Comparing the diagonal elements of each product we have

$$ \begin{align*} |t_{11}|^2 + |t_{12}|^2 + |t_{13}|^2 + \cdots + |t_{1n}|^2 &= |t_{11}|^2 \\ |t_{22}|^2 + |t_{23}|^2 + \cdots + |t_{2n}|^2 &= |t_{12}|^2 + |t_{22}|^2 \\ |t_{33}|^2 + \cdots + |t_{3n}|^2 &= |t_{13}|^2 + |t_{23}|^2 + |t_{33}|^2 \\ &\vdots \\ |t_{nn}|^2 &= |t_{1n}|^2 + |t_{2n}|^2 + |t_{3n}|^2 + |t_{nn}|^2 \\ \end{align*} $$

Subtracting $|t_{kk}|^2$ from both sides of equation $k$, for $1\le k\le n$ yields

$$ \begin{align*} |t_{12}|^2 + |t_{13}|^2 + \cdots + |t_{1n}|^2 &= 0 \\ |t_{23}|^2 + \cdots + |t_{2n}|^2 &= |t_{12}|^2 \\ \cdots + |t_{3n}|^2 &= |t_{13}|^2 + |t_{23}|^2 \\ &\vdots \\ 0 &= |t_{1n}|^2 + |t_{2n}|^2 + |t_{3n}|^2 + \cdots + |t_{(n-1)n}|^2 \\ \end{align*} $$

From these equations we conclude that for all $1\le i\neq j\le n$, $t_{ij}=0$. Therefore $T$ is a diagonal matrix and $U$ diagonalizes $A$. We have using matrix multiplication

$$ \begin{align*} AU &= A\begin{bmatrix} \mathbf{u}_1 & \mathbf{u}_2 & \dots & \mathbf{u}_n \end{bmatrix} \\ \\ &= \begin{bmatrix} A\mathbf{u}_1 & A\mathbf{u}_2 & \dots & A\mathbf{u}_n \end{bmatrix} \\ \\ &= UT = \begin{bmatrix} \mathbf{u}_1 & \mathbf{u}_2 & \dots & \mathbf{u}_n \end{bmatrix} \begin{bmatrix} t_{11} & 0 & \dots & 0 \\ 0 & t_{22} & \dots & 0 \\ \vdots & \vdots & \ddots & \vdots \\ 0 & 0 & \dots & t_{nn} \end{bmatrix} \\ \\ &= \begin{bmatrix} t_{11}\mathbf{u}_1 & t_{22}\mathbf{u}_2 & \dots & t_{nn}\mathbf{u}_n \end{bmatrix} \end{align*} $$

Thus for $1\le j\le n$ we have $A\mathbf{u}_j = t_{jj}\mathbf{u}_j$, and $\left\{ \mathbf{u}_1,\ \mathbf{u}_2,\ \dots,\ \mathbf{u}_n\right\}$ is an orthonormal set of vectors because $U$ is a unitary matrix. Hence $\left\{ \mathbf{u}_1,\ \mathbf{u}_2,\ \dots,\ \mathbf{u}_n\right\}$ is a complete set of orthonormal eigenvectors. $\tombstone$

This means that the linear transformation represented by a matrix normal matrix $A$ is a composition of a reflection or rotation, followed by a scaling transformation, and a reflection or rotation.

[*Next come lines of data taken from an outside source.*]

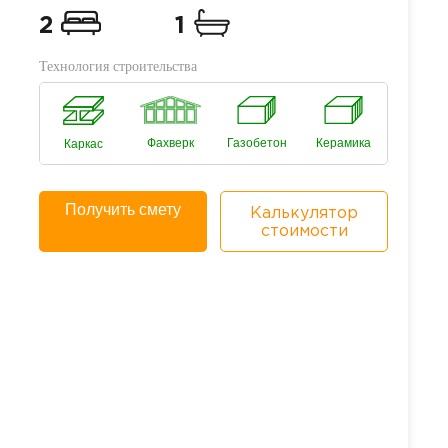
2
1
Технология строительства
Фахверк
Газобетон
Керамика
Каркас
Получить смету
Калькулятор
стоимости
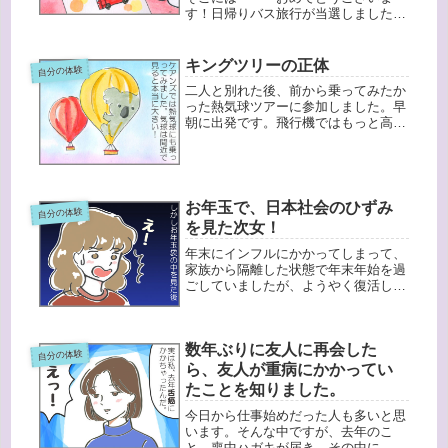
す！日帰りバス旅行が当選しました！
と書いてありました。で、その差出元
を見ると確かによく買い物に行くお
店。そういえば、前に◯◯円以上の買
キングツリーの正体
自分の体験
い物で１口応募ができる抽選があって
二人と別れた後、前から乗ってみたか
応募し...
った熱気球ツアーに参加しました。早
朝に出発です。飛行機ではもっと高い
場所を飛んでいるんですけど、気球は
カゴに乗っているわけで体はむき出し
なわけです。その分空を飛んでいる感
覚がすごい。（実は若い頃はジェット
コ...
お年玉で、日本社会のひずみ
自分の体験
を見た次女！
年末にインフルにかかってしまって、
家族から隔離した状態で年末年始を過
ごしていましたが、ようやく復活しま
した。体は元気なのに引きこもるっ
て、違う意味でキツイですね・・・。
自分が経験してみて、会話もないとネ
数年ぶりに友人に再会した
ガティブになりやすいのかな・・・っ
自分の体験
てあ...
ら、友人が重病にかかってい
たことを知りました。
今日から仕事始めだった人も多いと思
います。そんな中ですが、去年のこ
と。喪中ハガキが届き、その中に、中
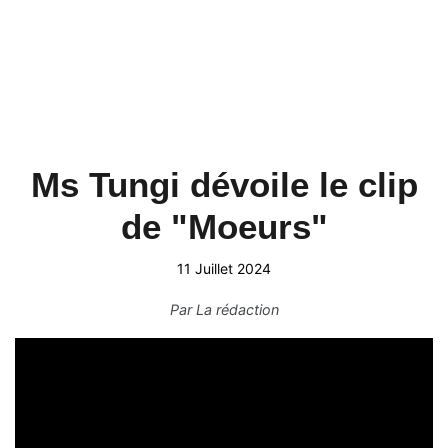
Ms Tungi dévoile le clip
de "Moeurs"
11 Juillet 2024
Par
La rédaction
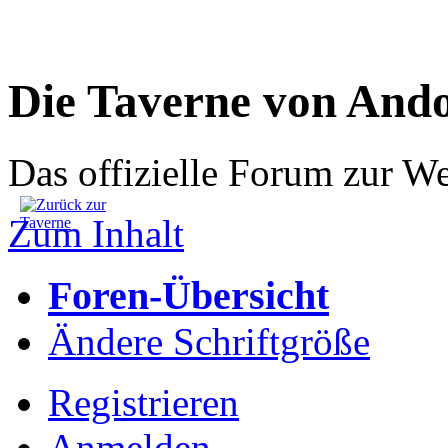
Die Taverne von And
Das offizielle Forum zur W
Zum Inhalt
Foren-Übersicht
Ändere Schriftgröße
Registrieren
Anmelden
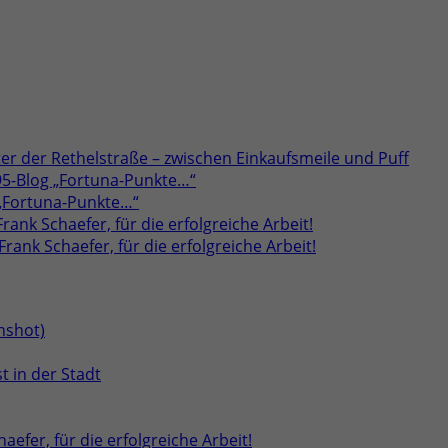
er der Rethelstraße – zwischen Einkaufsmeile und Puff
95-Blog „Fortuna-Punkte…“
 „Fortuna-Punkte…“
rank Schaefer, für die erfolgreiche Arbeit!
rank Schaefer, für die erfolgreiche Arbeit!
t in der Stadt
aefer, für die erfolgreiche Arbeit!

However not all matrices are square matrices, normal matrices, or Hermitian .

7.5.3 Singular Value Decomposition


Definition of Positive Definite

A square matrix whose eigenvalues are all non-negative is called a positive semi-definite or positive definite matrix.

Let $A\in\mathbb{R}^{m\times n}$ be a real $m\times n$ matrix. While this matrix may not be Hermitian, symmetric, or even square, the matrix $A^TA\in\mathbb{R}^{n\times n}$ is a real and symmetric. Furthermore the eigenvalues of $A^TA$ are nonnegative, and the eigenvectors of distinct eigenvalues are orthogonal. So there is an orthogonal matrix $V$ that diagonalizes matrix $A^TA$,

Since all of the eigenvalues of matrix $A^TA$ are non-negative, $A^TA$ is a positive definite matrix.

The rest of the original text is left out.